Солнце светит всё ярче и ярче. Разгорается нещадно. Пожар полыхает. Неистовый, испепеляющий настолько, что я вижу его сквозь закрытые веки. Перед закрытыми глазами всё алое. А на спине пляшут языки пламени. Я очень хочу, чтобы кто-нибудь потушил огонь. Пытаюсь сказать хоть слово, но сил нет. Нестерпимая жажда мучает так, что не могу издать и звука. Пытаюсь снова и ужасаюсь собственным звукам: это даже не хрип. Нечеловеческие стоны. Кто-то подносит стакан воды. С трудом делаю глоток. Лёжа на животе неудобно, а перевернуться не могу: спина горит заживо. Вода режет внутренности, словно нож. Делаю ещё одно усилие, ещё один маленький глоток. Но огонь на спине продолжает пожирать меня. Огонь на спине. Если моя спина полыхает, то почему я ещё жив?
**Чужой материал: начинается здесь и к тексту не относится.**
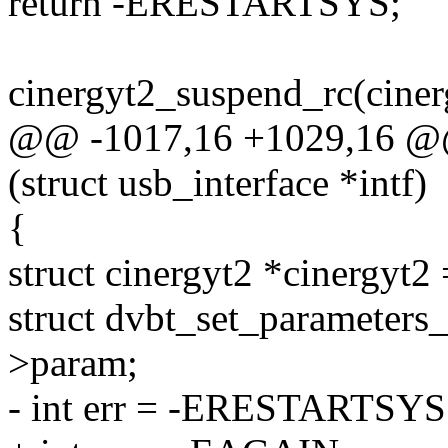
return -ERESTARTSYS;
cinergyt2_suspend_rc(ciner
@@ -1017,16 +1029,16 @@ 
(struct usb_interface *intf)
{
struct cinergyt2 *cinergyt2 
struct dvbt_set_parameter
>param;
- int err = -ERESTARTSYS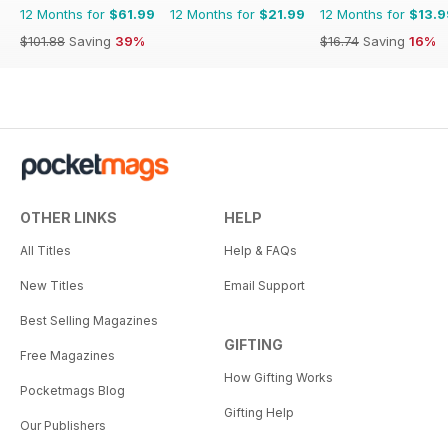
12 Months for
$61.99
12 Months for
$21.99
12 Months for
$13.9
$101.88
Saving
39%
$16.74
Saving
16%
OTHER LINKS
HELP
All Titles
Help & FAQs
New Titles
Email Support
Best Selling Magazines
GIFTING
Free Magazines
How Gifting Works
Pocketmags Blog
Gifting Help
Our Publishers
– Как ты? – спрашивают. Судя по голосу, наверное, женщина. Мама?
Сиплый смех. Значит, есть ещё кто-то. Почему они не тушат мой пожар? Силюсь открыть глаза: неясный мир тонет в тумане. Он светится: наверное, вновь выглянуло солнце. Я помню наше с ней первое весеннее солнце. Зиму мы пережили с трудом. Было невыносимо холодно. У северных зим только одно преимущество – талая вода. Мы топили снег в отцовском котелке на буржуйке, что оставил Кире дед Карим. Настоящее сокровище – печка. Кира очень переживала за её сохранность, даже прятала от других жителей общины.
Зима была суровая. Мы с Кирой сидели на полу возле печки. В окне – белым-бело. Дед ещё окна добротно сделал: часть проёмов забил досками, часть – заставил сборным стеклом, которое немножко звенело на ветру.
– Мне иногда кажется, – шептала Кира прижимаясь ко мне, – что там, в морозных узорах, – целый мир, – она водила пальчиком по заледенелому полу. – В том мире живут хрустальные человечки, а правит ими алмазный император.
Я улыбнулся её словам и крепче обнял. Для неё, моего небесного ангела, весь наш несправедливый мир будто являлся откровением. Откровением, которое, порой, отгоняло тёмную тоску, сковывающую мою душу.